Income investors in need of company dividends could be in line for a disappointing year in 2022, according to AJ Bell investment director Russ Mould, who has predicted growth will slow markedly next year.
So far in 2021, dividends are up 32% on 2020, when companies conserved cash to stay afloat as the pandemic’s lockdowns ground the economy to a halt.
In total, UK stocks are expected to pay out £81.8bn this year in dividends (excluding special dividends), compared with £61.8bn last year.
Total dividends paid year-on-year
Source: AJ Bell
However, “a drop in industrial and precious metal prices, and particularly iron ore and copper, has weighed on forecasts from the all-important mining sector”, Mould said.
Indeed, while the mining sector accounted for £11.1bn more in dividends this year, this is expected to drop by £2.1bn in 2022. Overall, he expected total pay outs of £83.7bn next year, a 2% increase on this year.
Rio Tinto is expected to cut its dividend by around £2.7bn, while Anglo America, Evraz Antofagasta and BHP Group could all slash their pay outs, Mould said.
He also warned that a renewed drop in economic activity, whether that be from a resurgence of Covid fears, continued inflation or central banks removing stimulus too quickly, could also pose significant risks to dividends.

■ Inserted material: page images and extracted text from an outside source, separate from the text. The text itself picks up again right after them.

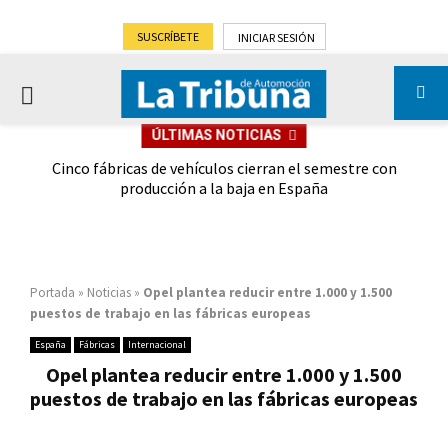
SUSCRÍBETE
INICIAR SESIÓN
PRIMARY
ÚLTIMAS NOTICIAS
MENU
 las
Cinco fábricas de vehículos cierran el semestre con
G
ión
producción a la baja en España
Portada
»
Noticias
»
Opel plantea reducir entre 1.000 y 1.500
puestos de trabajo en las fábricas europeas
España
Fábricas
Internacional
Opel plantea reducir entre 1.000 y 1.500
puestos de trabajo en las fábricas europeas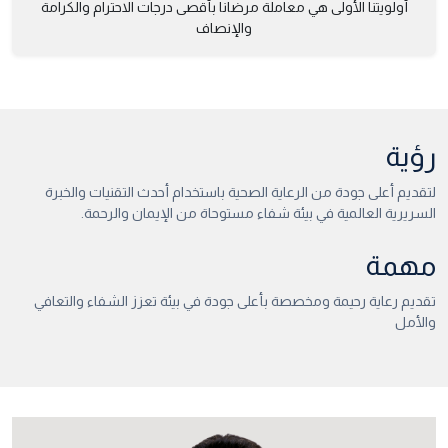
أولويتنا الأولى هي معاملة مرضانا بأقصى درجات الاحترام والكرامة
والإنصاف
رؤية
لتقديم أعلى جودة من الرعاية الصحية باستخدام أحدث التقنيات والخبرة
السريرية العالمية في بيئة شفاء مستوحاة من الإيمان والرحمة.
مهمة
تقديم رعاية رحيمة ومخصصة بأعلى جودة في بيئة تعزز الشفاء والتعافي
والأمل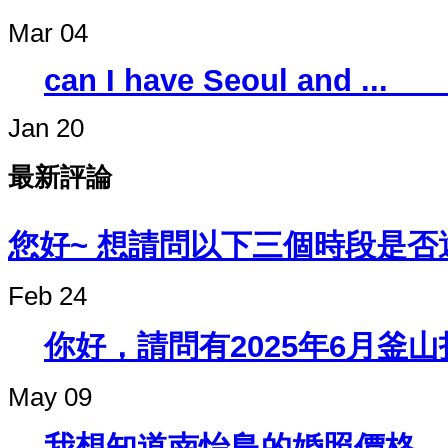
Mar 04
can I have Seo
Jan 20
最新評論
您好~ 想請問以下三個時段是否還
Feb 24
你好，請問有2025年6月釜
May 09
我想知道南怡島的婚照價格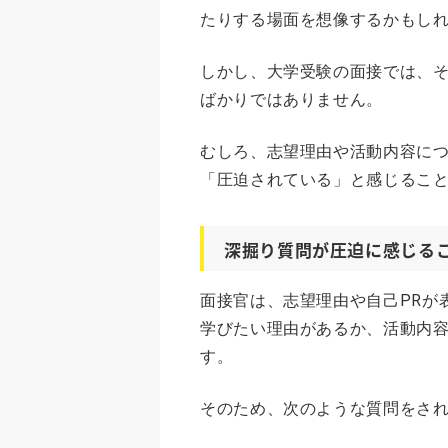
たりする場面を想像するかもし
しかし、大学受験の面接では、
ばかりではありません。
むしろ、志望理由や活動内容に
「圧迫されている」と感じるこ
深掘り質問が圧迫に感じる
面接官は、志望理由や自己PRが
学びたい理由があるか、活動内
す。
そのため、次のような質問をさ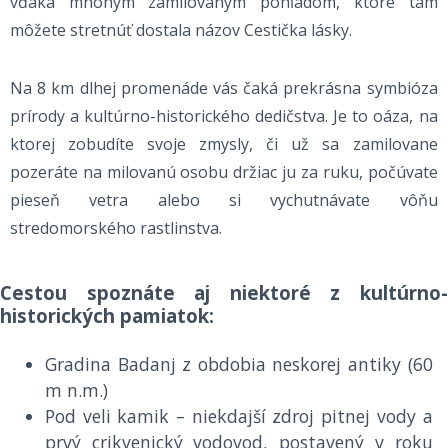
vďaka mnohým zamilovaným pohľadom, ktoré tam
môžete stretnúť dostala názov Cestička lásky.
Na 8 km dlhej promenáde vás čaká prekrásna symbióza
prírody a kultúrno-historického dedičstva. Je to oáza, na
ktorej zobudíte svoje zmysly, či už sa zamilovane
pozeráte na milovanú osobu držiac ju za ruku, počúvate
pieseň vetra alebo si vychutnávate vôňu
stredomorského rastlinstva.
Cestou spoznáte aj niektoré z kultúrno-
historických pamiatok:
Gradina Badanj z obdobia neskorej antiky (60
m n.m.)
Pod veli kamik – niekdajší zdroj pitnej vody a
prvý crikvenický vodovod, postavený v roku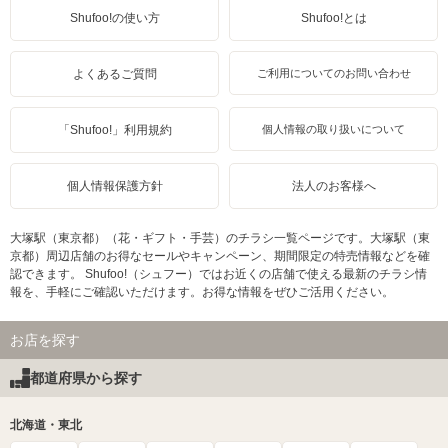
Shufoo!の使い方
Shufoo!とは
よくあるご質問
ご利用についてのお問い合わせ
「Shufoo!」利用規約
個人情報の取り扱いについて
個人情報保護方針
法人のお客様へ
大塚駅（東京都）（花・ギフト・手芸）のチラシ一覧ページです。大塚駅（東
京都）周辺店舗のお得なセールやキャンペーン、期間限定の特売情報などを確
認できます。 Shufoo!（シュフー）ではお近くの店舗で使える最新のチラシ情
報を、手軽にご確認いただけます。お得な情報をぜひご活用ください。
お店を探す
都道府県から探す
北海道・東北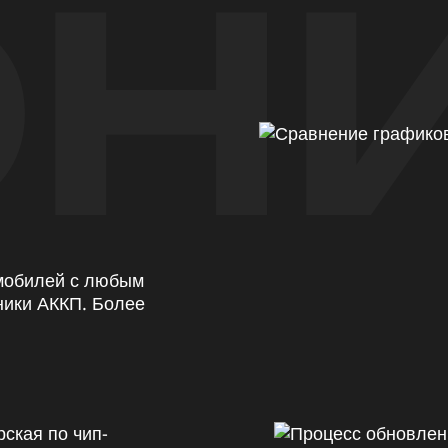
Н
омобилей с любым
ники АККП. Более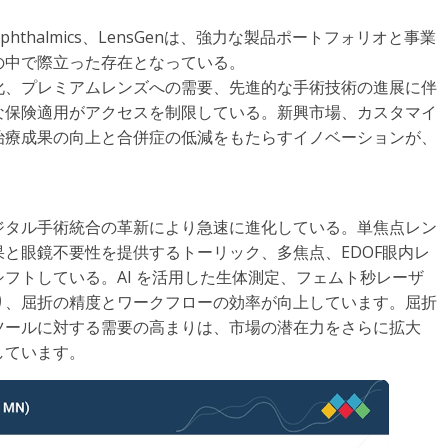
ega Ophthalmics、LensGenは、強力な製品ポートフォリオと事業
の中で際立った存在となっている。
化、プレミアムレンズへの需要、先進的な手術技術の進展に伴
な保険適用がアクセスを制限している。新興市場、カスタマイ
治療成果の向上と合併症の低減をもたらすイノベーションが、
ジタル手術統合の革新により急速に進化している。単焦点レン
と眼鏡不要性を提供するトーリック、多焦点、EDOF眼内レ
フトしている。AI を活用した生体測定、フェムト秒レーザ
り、屈折の精度とワークフローの効率が向上しています。屈折
ツールに対する需要の高まりは、市場の潜在力をさらに拡大
しています。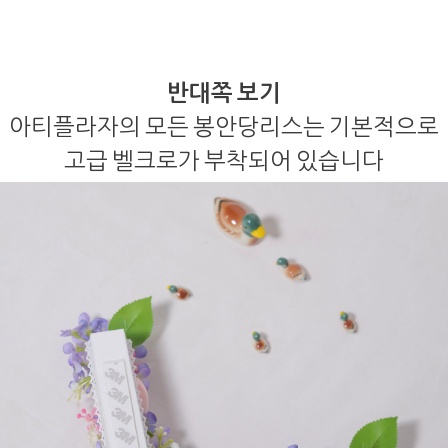
반대쪽 보기
아티플라자의 모든 봉안당리스는 기본적으로
고급 벨크로가 부착되어 있습니다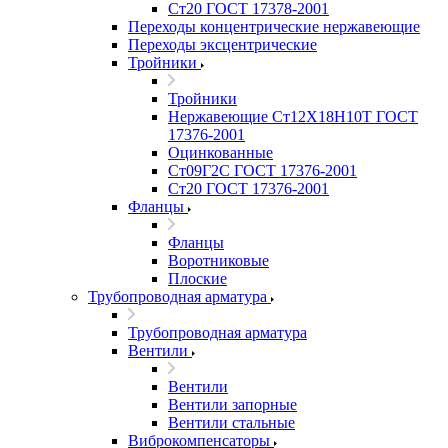
Ст20 ГОСТ 17378-2001
Переходы концентрические нержавеющие
Переходы эксцентрические
Тройники
Тройники
Нержавеющие Ст12Х18Н10Т ГОСТ
17376-2001
Оцинкованные
Ст09Г2С ГОСТ 17376-2001
Ст20 ГОСТ 17376-2001
Фланцы
Фланцы
Воротниковые
Плоские
Трубопроводная арматура
Трубопроводная арматура
Вентили
Вентили
Вентили запорные
Вентили стальные
Виброкомпенсаторы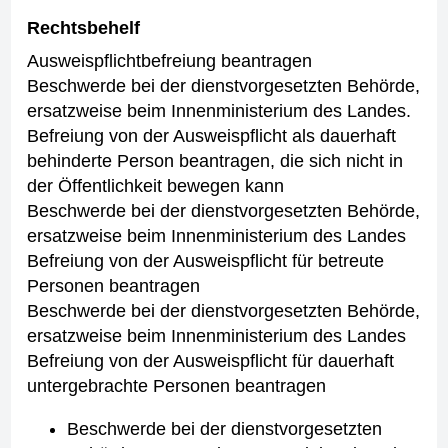
Rechtsbehelf
Ausweispflichtbefreiung beantragen
Beschwerde bei der dienstvorgesetzten Behörde,
ersatzweise beim Innenministerium des Landes.
Befreiung von der Ausweispflicht als dauerhaft
behinderte Person beantragen, die sich nicht in
der Öffentlichkeit bewegen kann
Beschwerde bei der dienstvorgesetzten Behörde,
ersatzweise beim Innenministerium des Landes
Befreiung von der Ausweispflicht für betreute
Personen beantragen
Beschwerde bei der dienstvorgesetzten Behörde,
ersatzweise beim Innenministerium des Landes
Befreiung von der Ausweispflicht für dauerhaft
untergebrachte Personen beantragen
Beschwerde bei der dienstvorgesetzten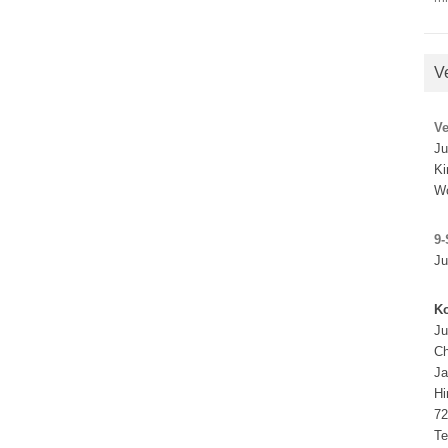
V
V
Ju
Ki
W
9-
Ju
Ko
Ju
Ch
J
Hi
72
Te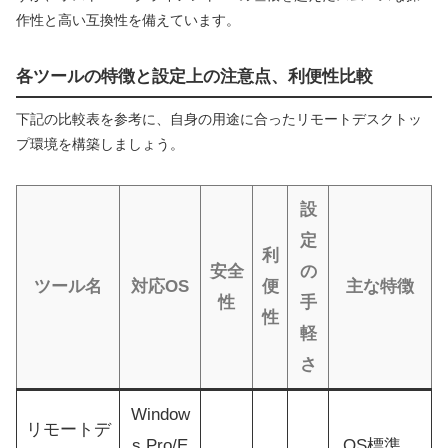
作性と高い互換性を備えています。
各ツールの特徴と設定上の注意点、利便性比較
下記の比較表を参考に、自身の用途に合ったリモートデスクトッ
プ環境を構築しましょう。
設
定
利
安全
の
ツール名
対応OS
便
主な特徴
性
手
性
軽
さ
Window
リモートデ
s Pro/E
OS標準、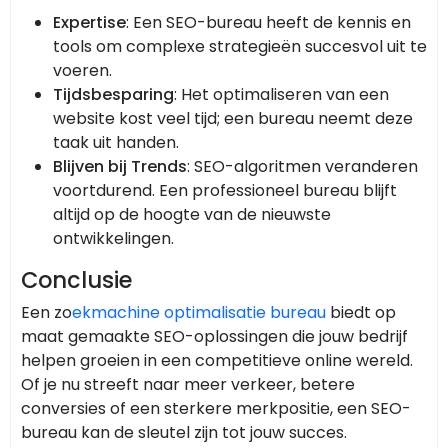
Expertise
: Een SEO-bureau heeft de kennis en
tools om complexe strategieën succesvol uit te
voeren.
Tijdsbesparing
: Het optimaliseren van een
website kost veel tijd; een bureau neemt deze
taak uit handen.
Blijven bij Trends
: SEO-algoritmen veranderen
voortdurend. Een professioneel bureau blijft
altijd op de hoogte van de nieuwste
ontwikkelingen.
Conclusie
Een zo
ekmachine optimalisatie bureau
biedt op
maat gemaakte SEO-oplossingen die jouw bedrijf
helpen groeien in een competitieve online wereld.
Of je nu streeft naar meer verkeer, betere
conversies of een sterkere merkpositie, een SEO-
bureau kan de sleutel zijn tot jouw succes.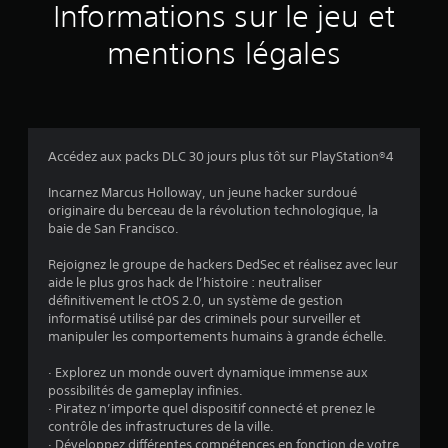
a
Informations sur le jeu et
v
mentions légales
i
s
Accédez aux packs DLC 30 jours plus tôt sur PlayStation®4
:
Incarnez Marcus Holloway, un jeune hacker surdoué
originaire du berceau de la révolution technologique, la
4
baie de San Francisco.
.
Rejoignez le groupe de hackers DedSec et réalisez avec leur
aide le plus gros hack de l’histoire : neutraliser
3
définitivement le ctOS 2.0, un système de gestion
informatisé utilisé par des criminels pour surveiller et
7
manipuler les comportements humains à grande échelle.
· Explorez un monde ouvert dynamique immense aux
possibilités de gameplay infinies.
é
· Piratez n’importe quel dispositif connecté et prenez le
contrôle des infrastructures de la ville.
· Développez différentes compétences en fonction de votre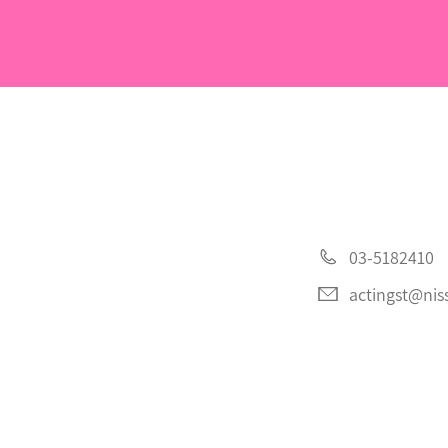
03-5182410
actingst@niss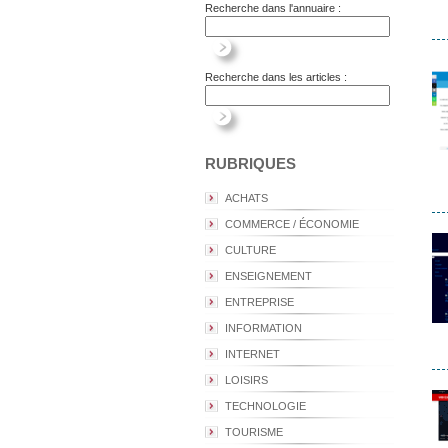
Recherche dans l'annuaire :
Recherche dans les articles :
RUBRIQUES
ACHATS
COMMERCE / ÉCONOMIE
CULTURE
ENSEIGNEMENT
ENTREPRISE
INFORMATION
INTERNET
LOISIRS
TECHNOLOGIE
TOURISME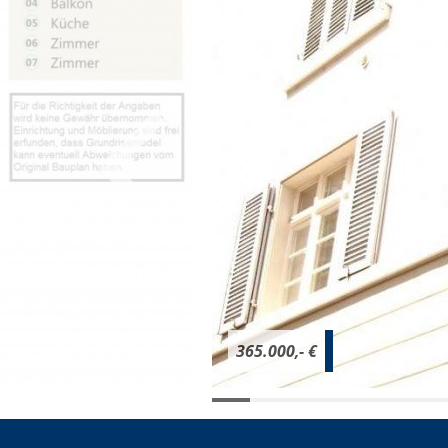
365.000,- €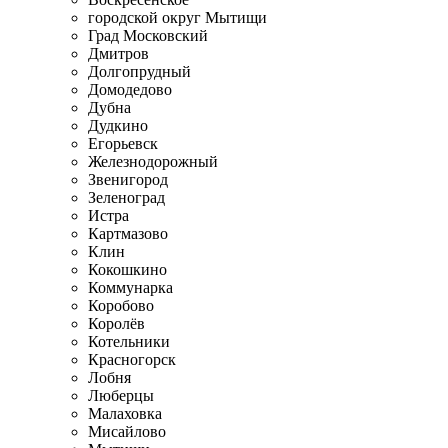
городской округ Мытищи
Град Московский
Дмитров
Долгопрудный
Домодедово
Дубна
Дудкино
Егорьевск
Железнодорожный
Звенигород
Зеленоград
Истра
Картмазово
Клин
Кокошкино
Коммунарка
Коробово
Королёв
Котельники
Красногорск
Лобня
Люберцы
Малаховка
Мисайлово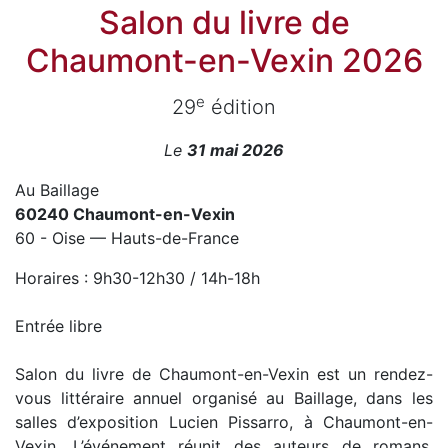
Salon du livre de
Chaumont-en-Vexin 2026
e
29
édition
Le
31 mai 2026
Au Baillage
60240 Chaumont-en-Vexin
60 - Oise — Hauts-de-France
Horaires : 9h30-12h30 / 14h-18h
Entrée libre
Salon du livre de Chaumont-en-Vexin est un rendez-
vous littéraire annuel organisé au Baillage, dans les
salles d’exposition Lucien Pissarro, à Chaumont-en-
Vexin. L’événement réunit des auteurs de romans,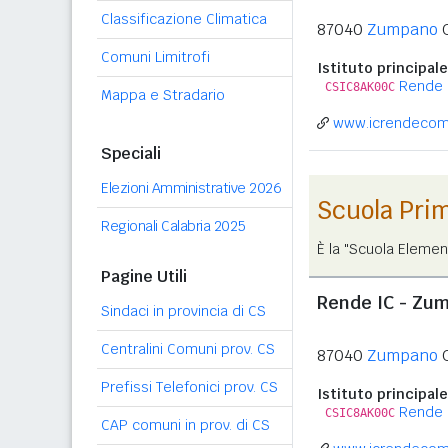
Classificazione Climatica
87040
Zumpano
Comuni Limitrofi
Istituto principale
Rende
CSIC8AK00C
Mappa e Stradario
www.icrendecom
Speciali
Elezioni Amministrative 2026
Scuola Pri
Regionali Calabria 2025
È la "Scuola Elemen
Pagine Utili
Rende IC - Zu
Sindaci in provincia di CS
Centralini Comuni prov. CS
87040
Zumpano
Prefissi Telefonici prov. CS
Istituto principale
Rende
CSIC8AK00C
CAP comuni in prov. di CS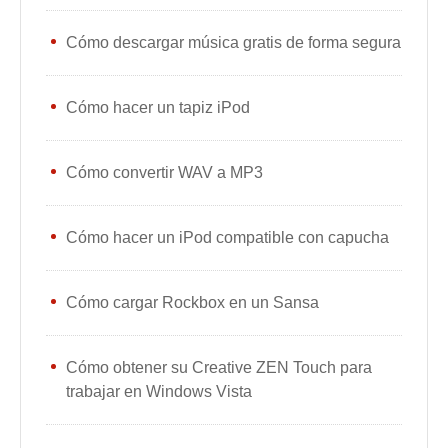
Cómo descargar música gratis de forma segura
Cómo hacer un tapiz iPod
Cómo convertir WAV a MP3
Cómo hacer un iPod compatible con capucha
Cómo cargar Rockbox en un Sansa
Cómo obtener su Creative ZEN Touch para
trabajar en Windows Vista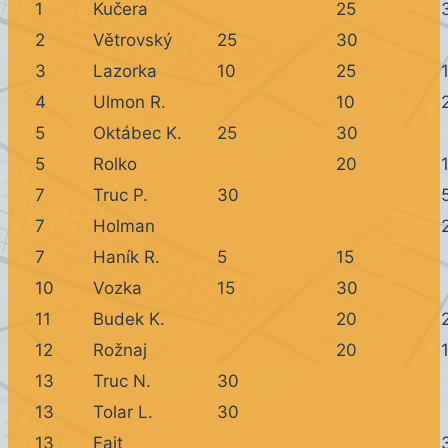
1
Kučera
25
2
Větrovský
25
30
3
Lazorka
10
25
4
Ulmon R.
10
5
Oktábec K.
25
30
5
Rolko
20
7
Truc P.
30
7
Holman
7
Haník R.
5
15
10
Vozka
15
30
11
Budek K.
20
12
Rožnaj
20
13
Truc N.
30
13
Tolar L.
30
13
Fait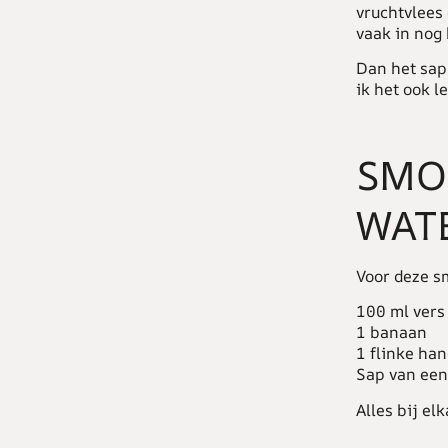
vruchtvlees 
vaak in nog 
Dan het sap,
ik het ook l
SMO
WAT
Voor deze s
100 ml vers
1 banaan
1 flinke ha
Sap van een
Alles bij el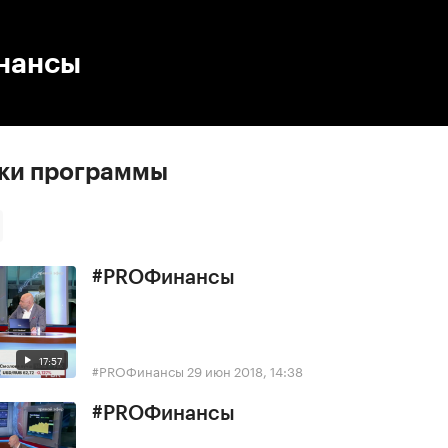
:00
/
00:00
нансы
ски программы
#PROФинансы
17:57
#PROФинансы
29 июн 2018, 14:38
#PROФинансы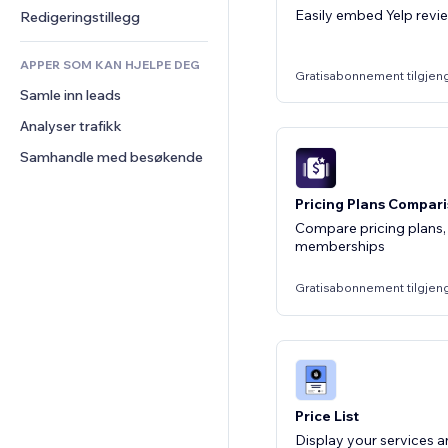
Innholdstjenester
Kalkulatorer
Samfunn
Easily embed Yelp revie
Redigeringstillegg
Teksteffekter
Søk
Anmeldelser og 
tilbakemeldinger
APPER SOM KAN HJELPE DEG
Vær
Gratisabonnement tilgjen
CRM
Samle inn leads
Diagrammer og tabeller
Analyser trafikk
Samhandle med besøkende
Pricing Plans Compar
Compare pricing plans
memberships
Gratisabonnement tilgjen
Price List
Display your services an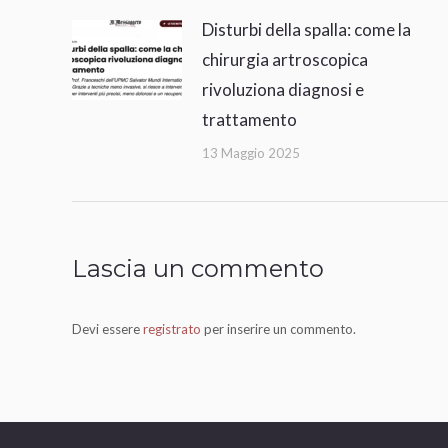
Disturbi della spalla: come la
chirurgia artroscopica
rivoluziona diagnosi e
trattamento
13 Maggio 2025
Lascia un commento
Devi essere
registrato
per inserire un commento.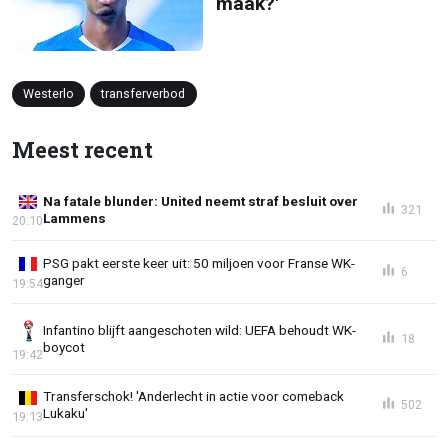
maak?'
Westerlo
transferverbod
Meest recent
Na fatale blunder: United neemt straf besluit over
321
Lammens
20:10
PSG pakt eerste keer uit: 50 miljoen voor Franse WK-
6
ganger
19:54
Infantino blijft aangeschoten wild: UEFA behoudt WK-
18
boycot
19:42
Transferschok! 'Anderlecht in actie voor comeback
502
Lukaku'
19:13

Mould said analysts are predicting that net profit for next year will beat the all-time current high of 2011, when miners and oil producers generated 42% of the FTSE 100’s profits.
“Oils and consumer discretionary stocks are expected to drive the forecast 6%, or £14.2bn increase in aggregate FTSE 100 pre-tax profit for 2022,” he said.
However, “if the economy offers little or no assistance – or even hinders – then these earnings forecasts, and by extension, dividend payment estimates could find themselves exposed to the downside”, he added.
But there are also positives. Glencore is set to buck the mining-sector malaise, increasing its dividend by £1.5bn, while the banks – including HSBC, Lloyds and Barclays – should also add to their pay outs.
Despite the sluggish growth, investors should also feel more secure with their income, as dividend cover is improving, according to Mould, who said that this was one reason why pay outs may be slowing.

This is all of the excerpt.